All ten loci produced appropriate sized bands when visualized via electrophoresis using a 2% agarose gel. Depending on the overall strength of the amplification reaction, PCR products were diluted 1:5 or 1:7 with water into a single plate for genotyping. One microliter of the diluted PCR product was added to a plate containing 0.09 μL of the GeneScan 500 LIZ genotyping standard and 9.91 μL of HiDi Formamide (Applied Biosystems). Reactions were genotyped on an ABI 3730XL automated sequencer and preliminarily scored using PEAKSCANNER (Applied Biosystems). Final scoring of microsatellite alleles was verified by eye for each sample.

We used GENODIVE (Meirmans and Van Tienderen 2004) to calculate the number of alleles, allele size range, expected and observed heterozygosity (Table 1). All ten loci scored showed varying levels of allelic diversity. Using sequential Bonferroni corrections, we calculatded deviations from hardy–Weinberg equilibrium and linkage disequilibria using GENEPOP 4.0.10 (Raymond and Rousset 1995). Incidence of null alleles and scoring errors due to stuttering or large allele drop-out were assessed on MICRO-CHECKER 2.2.2 (Oosterhout et al. 2004).

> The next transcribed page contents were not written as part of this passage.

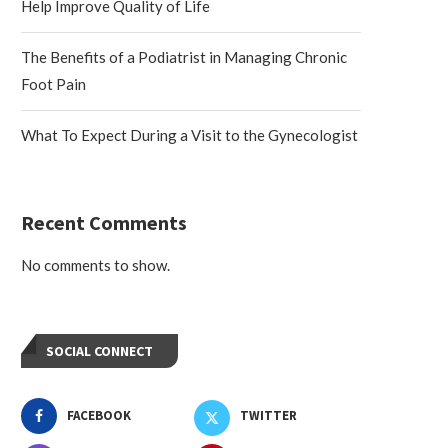
Help Improve Quality of Life
The Benefits of a Podiatrist in Managing Chronic
Foot Pain
What To Expect During a Visit to the Gynecologist
Recent Comments
No comments to show.
SOCIAL CONNECT
FACEBOOK
TWITTER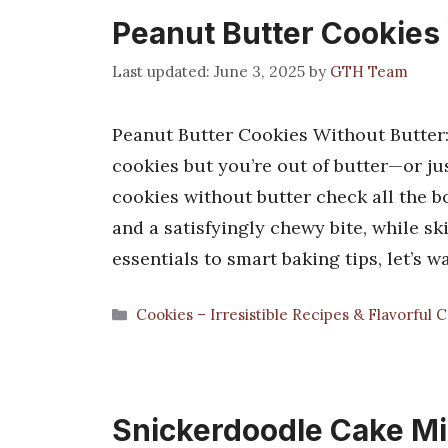
Peanut Butter Cookies
June 3, 2025
by
GTH Team
Peanut Butter Cookies Without Butter
cookies but you’re out of butter—or ju
cookies without butter check all the b
and a satisfyingly chewy bite, while s
essentials to smart baking tips, let’s 
Categories
Cookies – Irresistible Recipes & Flavorful 
Snickerdoodle Cake Mi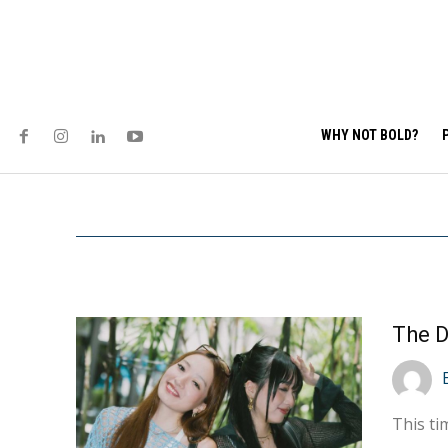
WHY NOT BOLD?
The D
This ti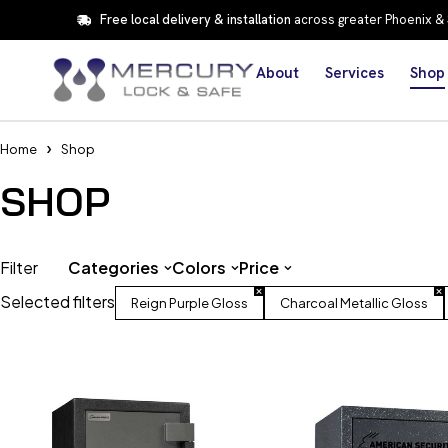
Free local delivery & installation
across greater Phoenix &
About
Services
Shop
Home
Shop
SHOP
Filter
Categories
Colors
Price
Selected filters
Reign Purple Gloss
Charcoal Metallic Gloss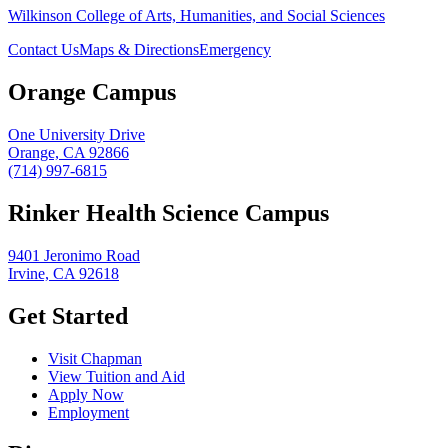
Wilkinson College of Arts, Humanities, and Social Sciences
Contact Us
Maps & Directions
Emergency
Orange Campus
One University Drive
Orange, CA 92866
(714) 997-6815
Rinker Health Science Campus
9401 Jeronimo Road
Irvine, CA 92618
Get Started
Visit Chapman
View Tuition and Aid
Apply Now
Employment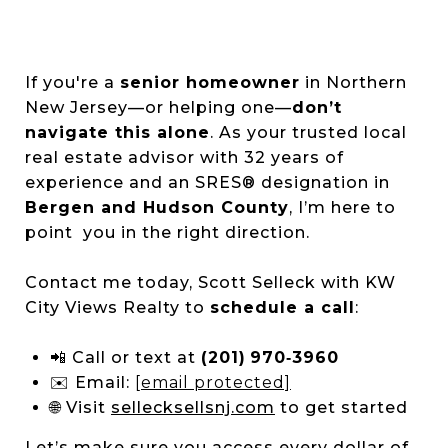
If you're a
senior homeowner
in Northern
New Jersey—or helping one—
don’t
navigate this alone
. As your trusted local
real estate advisor with 32 years of
experience and an SRES® designation in
Bergen and Hudson County
, I’m here to
point you in the right direction.
Contact me today, Scott Selleck with KW
City Views Realty to
schedule a call
:
📲 Call or text at
(201) 970‑3960
✉️ Email:
[email protected]
🌐 Visit
sellecksellsnj.com
to get started
Let’s make sure you access every dollar of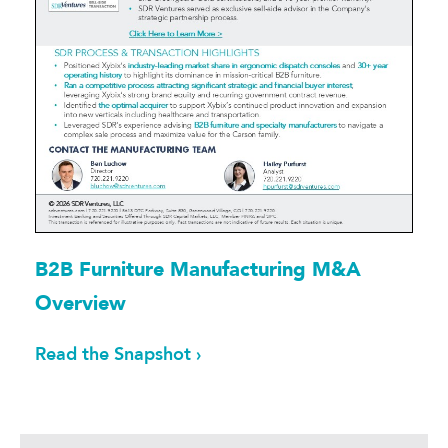
B2B Furniture Manufacturing M&A
Overview
Read the Snapshot ›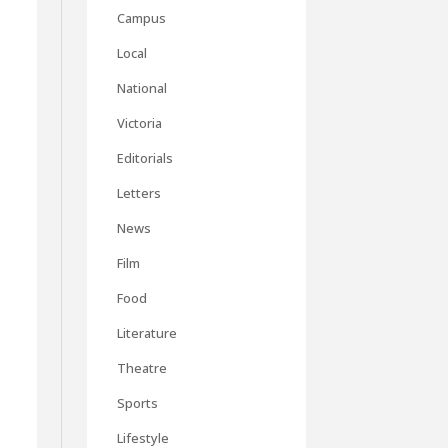
Campus
Local
National
Victoria
Editorials
Letters
News
Film
Food
Literature
Theatre
Sports
Lifestyle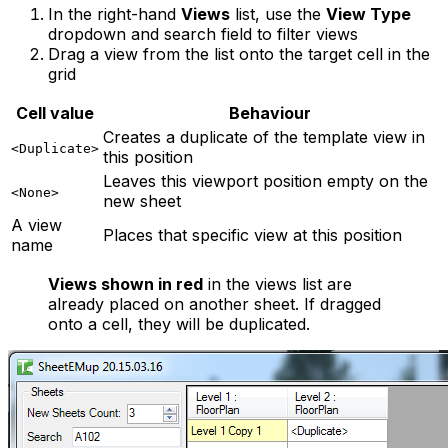
In the right-hand
Views
list, use the
View Type
dropdown and search field to filter views
Drag a view from the list onto the target cell in the
grid
Cell value
Behaviour
Creates a duplicate of the template view in
<Duplicate>
this position
Leaves this viewport position empty on the
<None>
new sheet
A view
Places that specific view at this position
name
Views shown in red
in the views list are
already placed on another sheet. If dragged
onto a cell, they will be duplicated.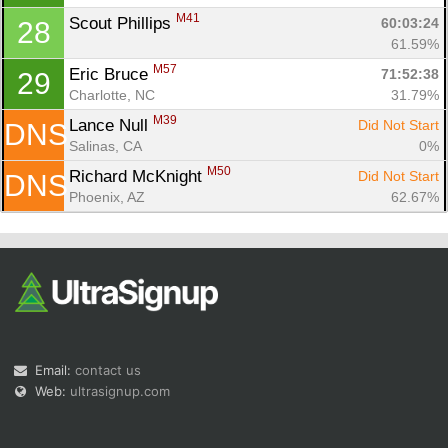
M41
Scout Phillips 
60:03:24
28
61.59%
M57
Eric Bruce 
71:52:38
29
Charlotte, NC
31.79%
M39
Lance Null 
Did Not Start
DNS
Salinas, CA
0%
M50
Richard McKnight 
Did Not Start
DNS
Phoenix, AZ
62.67%
Email:
contact us
Web:
ultrasignup.com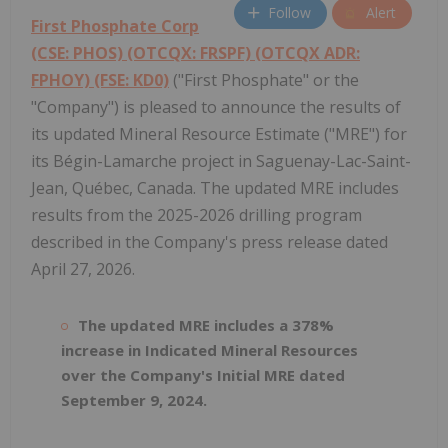
Follow
Alert
First Phosphate Corp
(CSE: PHOS) (OTCQX: FRSPF) (OTCQX ADR:
FPHOY) (FSE: KD0)
("First Phosphate" or the
"Company") is pleased to announce the results of
its updated Mineral Resource Estimate ("MRE") for
its Bégin-Lamarche project in Saguenay-Lac-Saint-
Jean, Québec, Canada. The updated MRE includes
results from the 2025-2026 drilling program
described in the Company's press release dated
April 27, 2026.
The updated MRE includes a 378%
increase in Indicated Mineral Resources
over the Company's Initial MRE dated
September 9, 2024.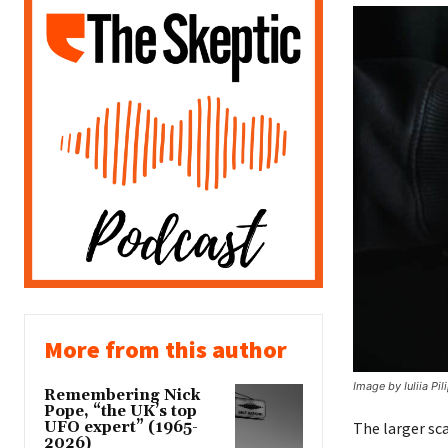
More from this author
Image by Iuliia Pi
Remembering Nick
Pope, “the UK’s top
UFO expert” (1965-
The larger sca
2026)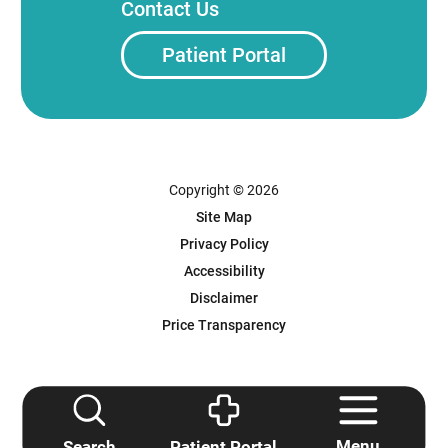
Contact Us
Patient Portal
Copyright © 2026
Site Map
Privacy Policy
Accessibility
Disclaimer
Price Transparency
Powered by Scorpion
Menu
Search
Patient Portal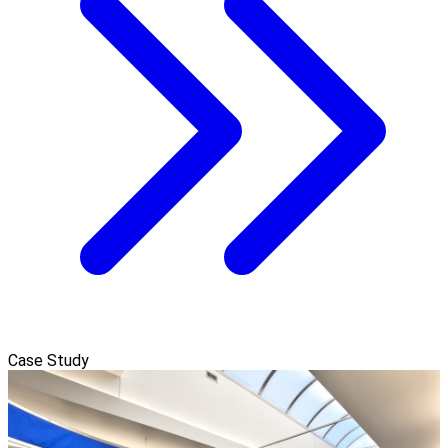
Case Study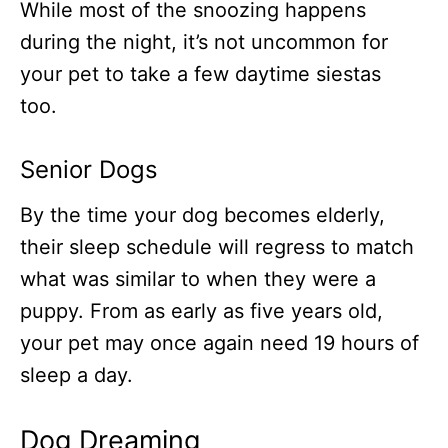
While most of the snoozing happens
during the night, it’s not uncommon for
your pet to take a few daytime siestas
too.
Senior Dogs
By the time your dog becomes elderly,
their sleep schedule will regress to match
what was similar to when they were a
puppy. From as early as five years old,
your pet may once again need 19 hours of
sleep a day.
Dog Dreaming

Microsatellite loci isolated from L. fitzingerii showed medium to high levels of allelic diversity. The number of alleles per locus varied from 7 to 24 (mean = 16.2), ranging in size from 227 to 380 bp long. The expected heterozygosity ranged from 0.644 to 0.944 and the observed heterozygosity ranged from 0.311 to 0.956. We did not detect deviation from Hardy–Weinberg equilibrium or linkage disequilibrium between pairs of loci after sequential Bonferroni correction, except in locus TET 3105 (P > 0.01; Table 1). The expected distribution of homozygote size classes calculated with MIICRO-CHECKER suggested no incidence of null alleles or scoring errors due to large allelic drop-out or stuttering. We used the same procedure as above to successfully amplify nine out the ten loci in L. chehuachekenk (n = 9). We were not able to amplify locus TET_1177 in any sample of L. chehuachekenk despite multiple attempts with different annealing temperatures and Taq polymerase enzymes. Of the remaining nine loci that successfully amplified, the number of alleles ranged from 3 to 11 (mean 7.5). We found significant deviation from Hardy–Weinberg equilibrium for each of the nine loci, however this is likely due to high allelic richness compared to the sample size. Our ongoing microsatellite-based studies should contribute to better characterization of species boundaries, hybrid zone interactions, and the formulation of adequate conservation measures.